* Assigned task: The records appear below. Set down exactly each line from the one that contains "mobil 40 32 52 10" through the last, both included.

(Extracted page text data)
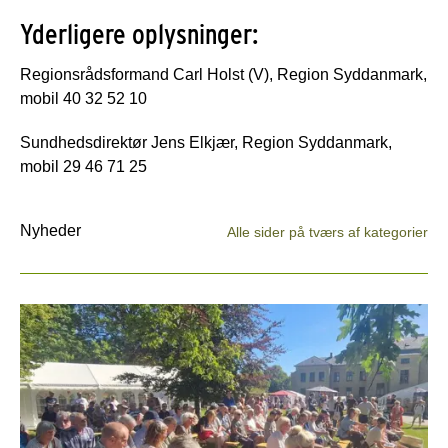
Yderligere oplysninger:
Regionsrådsformand Carl Holst (V), Region Syddanmark,
mobil 40 32 52 10
Sundhedsdirektør Jens Elkjær, Region Syddanmark,
mobil 29 46 71 25
Nyheder
Alle sider på tværs af kategorier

* Task solution:
mobil 40 32 52 10
Sundhedsdirektør Jens Elkjær, Region Syddanmark,
mobil 29 46 71 25
Nyheder
Alle sider på tværs af kategorier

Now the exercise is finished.